Well all of that changed on Monday. In Karen Saunders v. Dyck O’Neal, Inc. Case No. 1:17-cv-335, 2018 WL 3453967 (W.D. Mich. July 16, 2018) the Defendant–a user of VoApp’s popular DirectDrop voicemail product–moved for summary judgment arguing that the TCPA does not cover voicemails. It did not go well.
At the outset of its analysis the Court, correctly, notes that “this is a case of first impression.” But it very quickly embraced the warmth and comfort of settled law– “Courts have consistently held that voicemail messages are subject to the same TCPA restrictions as traditional calls.” Saunders at p. *3. The rest of the opinion writes itself.
Unfortunately for VoApp, the Saunders court includes itself in the “must-expand-TCPA-to-protect-consumers camp.” It writes:
“As a remedial statute, the Court construes the TCPA broadly in favor of Saunders. The statute itself casts a broad net—it regulates any call, and a “call” includes communication, or an attempt to communicate, via telephone. Both the FCC and the courts have recognized that the scope of the TCPA naturally evolves in parallel with telecommunications technology as it evolves, e.g., with the advent of text messages and email-to-text messages or, as we have here, new technology to get into a consumer’s voicemail box directly. The TCPA was enacted in 1991; the equivalent act at that time could be considered a party recording a message directly on an answering machine’s cassette tape without ever calling the number—an infeasible technological feat absent physical access to a consumer’s answering machine.”
Saunders at *3
So as technology advances, the TCPA must get bigger in the Saunders court’s view. While that viewpoint is debatable, Saunders is very much not alone in that camp and callers that leverage emerging technologies promising to provide customer contact outside of TCPA controls really should take notice. This is especially true where the result of the contact is the same as the receipt of a phone call. As Saunders explains it:
The effect on Saunders is the same whether her phone rang with a call before the voicemail is left, or whether the voicemail is left directly in her voicemail box, i.e., Saunders receives a notification on her phone that she has a new voicemail. The effect on Saunders is also the same in receiving a text message—which would fall under the TCPA—each time, she received a notification on her phone that she had a new message, and had to take steps to review or delete the message.
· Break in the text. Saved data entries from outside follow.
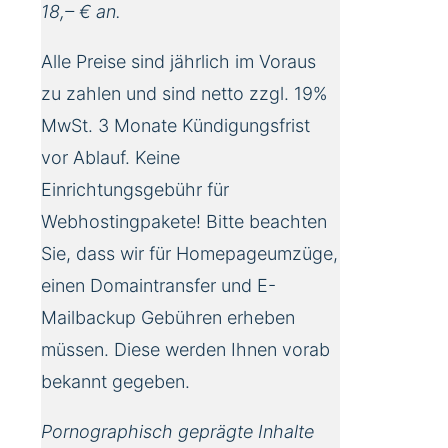
18,– € an.
Alle Preise sind jährlich im Voraus
zu zahlen und sind netto zzgl. 19%
MwSt. 3 Monate Kündigungsfrist
vor Ablauf. Keine
Einrichtungsgebühr für
Webhostingpakete! Bitte beachten
Sie, dass wir für Homepageumzüge,
einen Domaintransfer und E-
Mailbackup Gebühren erheben
müssen. Diese werden Ihnen vorab
bekannt gegeben.
Pornographisch geprägte Inhalte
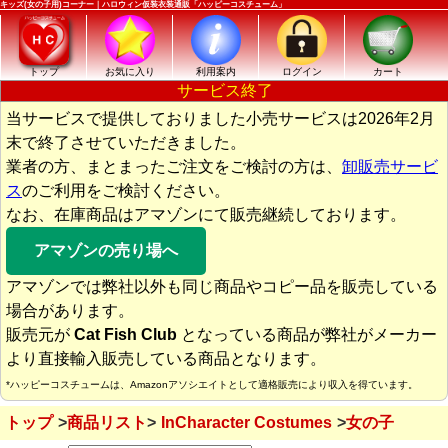
キッズ(女の子用)コーナー｜ハロウィン仮装衣装通販「ハッピーコスチューム」
トップ
お気に入り
利用案内
ログイン
カート
サービス終了
当サービスで提供しておりました小売サービスは2026年2月
末で終了させていただきました。
業者の方、まとまったご注文をご検討の方は、
卸販売サービ
ス
のご利用をご検討ください。
なお、在庫商品はアマゾンにて販売継続しております。
アマゾンの売り場へ
アマゾンでは弊社以外も同じ商品やコピー品を販売している
場合があります。
販売元が
Cat Fish Club
となっている商品が弊社がメーカー
より直接輸入販売している商品となります。
*ハッピーコスチュームは、Amazonアソシエイトとして適格販売により収入を得ています。
トップ
商品リスト
InCharacter Costumes
女の子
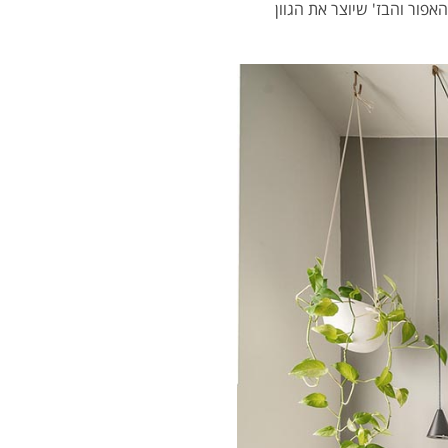
אפור והבז' שיוצר את הגוון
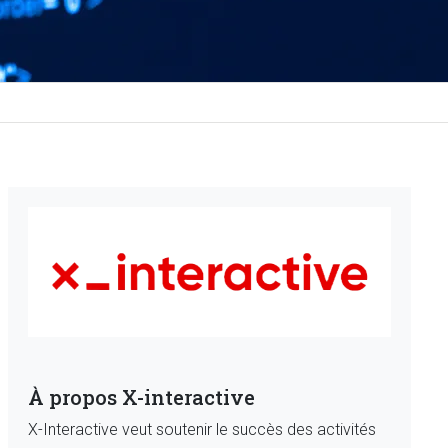
À propos X-interactive
X-Interactive veut soutenir le succès des activités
In fact, voicemails are arguably more of a nuisance to consumers than text messages
Saunders at *4.
It should really come as no surprise, then, that courts are willing to look at the practical effect of such technology on a consumer. While some courts will–properly–read the statute according to its plain language, we’ve already seen an expansionist bend to TCPA-related case law. From that perspective, Saunders is just another brick in the wall. But for users and makers of direct-dropped voicemail services, Saunders is the TCPA reckoning they’d been hoping to avoid.
Notably, “direct drop” voicemail products of this kind were recently the subject of a petition submitted by a company called All About the Message, LLC to the FCC last year. The petition met with deafening silence from industry and intense opposition from consumer advocacy groups. It was unceremoniously withdrawn within a few months and the FCC never ruled upon it.
For now, at least, we all have an answer to the question left pending when the AATM petition was withdrawn. But this is TCPAland, so I’m sure we’ll have a contrary district court result in just a few short weeks.